Le 14 décembre

Le 14 décembre 1515 : rencontre entre le Roi de France, François 1er et le Pape Léon X, qui aboutira au concordat de Bologne.

Francois 1er
Léon X

François 1er, vainqueur de Marignan, fait à cheval, le 11 décembre 1515, une entrée élégante et triomphale en la cité italienne de Bologne, où le pape Léon X l’attend. Le Roi de France est en position de force. Ses victoires italiennes lui ont permis d’acquérir le duché de Milan. En contrepartie de son soutien à Florence, gouvernée par les Médicis, la famille de Léon X, le Saint Siège lui a offert Parme et Plaisance. Signé quelques mois plus tôt, le 13 octobre, le traité de Viterbe a officialisé ces accords.

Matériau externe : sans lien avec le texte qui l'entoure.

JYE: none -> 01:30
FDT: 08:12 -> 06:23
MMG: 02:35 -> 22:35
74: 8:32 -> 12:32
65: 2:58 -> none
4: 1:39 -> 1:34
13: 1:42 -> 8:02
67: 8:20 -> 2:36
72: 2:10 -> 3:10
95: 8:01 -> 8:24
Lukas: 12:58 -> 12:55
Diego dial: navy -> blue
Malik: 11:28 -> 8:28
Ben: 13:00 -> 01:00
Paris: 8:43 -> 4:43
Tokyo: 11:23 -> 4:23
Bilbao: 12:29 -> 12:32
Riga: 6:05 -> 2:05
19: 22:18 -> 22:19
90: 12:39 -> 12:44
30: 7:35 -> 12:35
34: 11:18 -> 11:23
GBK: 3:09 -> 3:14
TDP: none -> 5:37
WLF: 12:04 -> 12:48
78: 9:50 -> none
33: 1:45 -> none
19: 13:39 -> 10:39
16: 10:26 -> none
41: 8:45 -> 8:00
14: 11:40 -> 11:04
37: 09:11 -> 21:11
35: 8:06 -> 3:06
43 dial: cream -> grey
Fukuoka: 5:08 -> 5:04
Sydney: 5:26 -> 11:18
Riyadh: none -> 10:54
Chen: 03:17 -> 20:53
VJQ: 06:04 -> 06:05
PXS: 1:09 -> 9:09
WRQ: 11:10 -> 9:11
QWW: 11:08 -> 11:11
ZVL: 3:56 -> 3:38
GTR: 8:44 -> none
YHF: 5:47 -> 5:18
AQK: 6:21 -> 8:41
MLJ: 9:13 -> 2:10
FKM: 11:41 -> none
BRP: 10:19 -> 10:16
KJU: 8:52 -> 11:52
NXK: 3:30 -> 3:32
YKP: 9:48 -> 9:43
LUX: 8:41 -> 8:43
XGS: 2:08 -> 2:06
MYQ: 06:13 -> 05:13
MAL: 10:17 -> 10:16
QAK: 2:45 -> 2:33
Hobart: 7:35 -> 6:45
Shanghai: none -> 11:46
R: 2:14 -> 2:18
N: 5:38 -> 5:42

Au cours de l’automne, François 1er accomplit un voyage triomphal dans ses nouvelles possessions ; puis il prend la route pour Bologne où va se tenir un sommet au cours duquel doivent être réglées les relations entre le royaume de France et la papauté. Précédant le cortège papal, vingt deux cardinaux viennent à la rencontre de François 1er, vêtu de velours bleu à fleurs de lys. Le Roi est reçu par Léon X en “fils aîné de l’Église”. Contrairement à l’usage, il ne baise pas les pieds du souverain pontife. En guise de salutations, les deux chefs d’État s’étreignent, puis échangent discours et maintes politesses…

Depuis 1438, la Pragmatique Sanction, promulguée à Bourges par Charles VII, empoisonne les relations entre la papauté et la monarchie. Déjà, Philippe le Bel, au début du XIVème siècle, a tenté de limiter l’autorité du Saint Siège sur l’Église de France. La Pragmatique Sanction a, de fait, donné un statut d’autonomie à cette dernière au travers de deux dispositions importantes. D’abord, les conciles généraux priment sur l’autorité du pape en matière de foi et de réforme. Ensuite, évêques et abbés sont élus et non plus désignés par Rome. Le plus souvent, l’élection devient un moyen déguisé de désignation par le Roi.

Le plus cher souhait de Léon X, soucieux de rétablir le pouvoir de Rome sur l’ensemble de l’Église, est d’obtenir la suppression de la Pragmatique Sanction. Après de longues discussions, le concordat de Bologne, qui règle les relations entre Rome et Paris jusqu’à la Révolution. Il est signé le 18 août 1516, approuvé le 19 décembre 1516 par le concile du Latran. Il remplace la Pragmatique Sanction de Bourges et, en ce qui concerne les affaires de l’Église de France, détermine clairement la part du Roi et celle du pape. En France, le concordat soulève une vive opposition de la part des gallicans (qui militent pour la restriction de l’autorité papale) et du Parlement qui ne l’enregistre qu’en mars 1518.

Désormais, le système d’élection aux postes ecclésiastiques (archevêques, évêques, abbés, prieurs) est rendu caduc. Le Roi de France présente ses candidats, à qui la papauté accorde l’investiture canonique, si le pape les accepte. L’approbation est soumise à des critères, en particulier d’âge et de formation.

Le concordat de Bologne est aboli unilatéralement par l’Assemblée Constituante, en août 1790.